In The Last Battle, C.S. Lewis wrote that “In our world too, a stable had something inside it that was bigger than our whole world.” For centuries it almost seemed as if God were hiding; God seemed passive, unconcerned, and deaf to His people’s prayers. Yet, in a backwater town in the colossal Roman Empire, a child was born. Luke’s narrative surrounding that birth captures the exhilaration of people as they responded to the news. As Philip Yancey suggests, it “resembled a joy-filled musical.” Characters crowded into the scene: a white-haired great uncle (Luke 1:5-25), an astonished virgin (1:26-38), the old prophetess Anna (2:36). Mary lets loose with an astonishing hymn (1:46-55). Even Jesus’ unborn cousin kicks for joy inside his mother’s womb (1:41).
The narrative of Christmas is part of a much larger biblical narrative—the narrative of redemption. The Old Testament Prophets told of a coming Savior, the Messiah, who would be born in Bethlehem, die a substitutionary death, rise again and establish the kingdom of God on earth. Consistently using the term “fulfilled,” the Gospel writers established the connections between the Prophets and Jesus, the one born that Christmas morning. The New Testament Epistles continued unfolding the redemptive story, which, they argue, brings hope, cleansing from sin and purpose for life. This good news offers humanity God’s love manifested in a person. It is the story of God becoming human—beginning as a dot on an ultrasound— in order that humans might dwell with Him forever.
Christmas then represents God’s incarnation, when this broken world became His home. Malcolm Muggeridge suggested that the circumstances of Jesus’ birth “were calculated to establish his detachment from power and authority in human terms.” Indeed, His entrance was not characterized by privilege, comfort, public celebration or self-glorification. Instead, it was marked by lowliness, obscurity, humility, fragility.
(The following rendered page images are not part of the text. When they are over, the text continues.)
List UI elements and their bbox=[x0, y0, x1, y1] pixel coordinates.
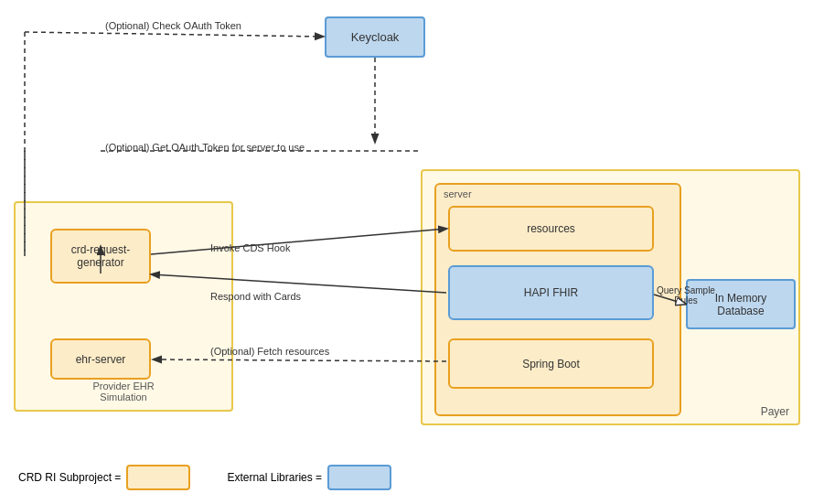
legend-wrapper: CRD RI Subproject = External Libraries = bbox=[18, 465, 391, 490]
ehr-server-box: ehr-server bbox=[50, 338, 151, 380]
keycloak-label: Keycloak bbox=[351, 30, 400, 44]
legend-crd: CRD RI Subproject = bbox=[18, 465, 190, 490]
crd-request-generator-box: crd-request-generator bbox=[50, 229, 151, 284]
diagram-container: Payer Provider EHRSimulation server Keyc… bbox=[0, 0, 824, 504]
resources-label: resources bbox=[527, 222, 575, 235]
hapi-label: HAPI FHIR bbox=[524, 286, 578, 299]
legend-ext-label: External Libraries = bbox=[227, 471, 322, 484]
svg-line-0 bbox=[25, 32, 323, 37]
spring-boot-box: Spring Boot bbox=[448, 338, 654, 389]
legend-crd-label: CRD RI Subproject = bbox=[18, 471, 121, 484]
ehr-label: ehr-server bbox=[76, 353, 126, 366]
keycloak-box: Keycloak bbox=[325, 16, 425, 58]
respond-cards-label: Respond with Cards bbox=[210, 291, 301, 302]
legend-orange-box bbox=[126, 465, 190, 490]
check-oauth-label: (Optional) Check OAuth Token bbox=[105, 20, 241, 31]
legend-blue-box bbox=[327, 465, 391, 490]
invoke-cds-label: Invoke CDS Hook bbox=[210, 242, 290, 253]
crd-label: crd-request-generator bbox=[52, 243, 149, 269]
hapi-fhir-box: HAPI FHIR bbox=[448, 265, 654, 320]
fetch-resources-label: (Optional) Fetch resources bbox=[210, 346, 329, 357]
query-sample-label: Query SampleRules bbox=[657, 285, 715, 306]
server-label: server bbox=[444, 188, 472, 199]
legend-ext: External Libraries = bbox=[227, 465, 391, 490]
spring-label: Spring Boot bbox=[522, 358, 580, 370]
provider-label: Provider EHRSimulation bbox=[92, 381, 154, 402]
get-oauth-label: (Optional) Get OAuth Token for server to… bbox=[105, 142, 305, 153]
resources-box: resources bbox=[448, 206, 654, 252]
payer-label: Payer bbox=[761, 405, 789, 418]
Craig Barnes of Princeton Seminary writes that “He was raised by unremarkable parents in an unremarkable part of the world, conducted a ministry that was missed by most people, died as a criminal on a cross and his ascension was seen by only a small band of disciples who then led a movement that within three centuries changed the world.” As Peter Wehner reasons, “No one thought it would start quite this way, an infant in a manger in a troubled corner of a troubled world.” You would have thought he would be among the most inconsequential individuals who ever lived. You would have been wrong.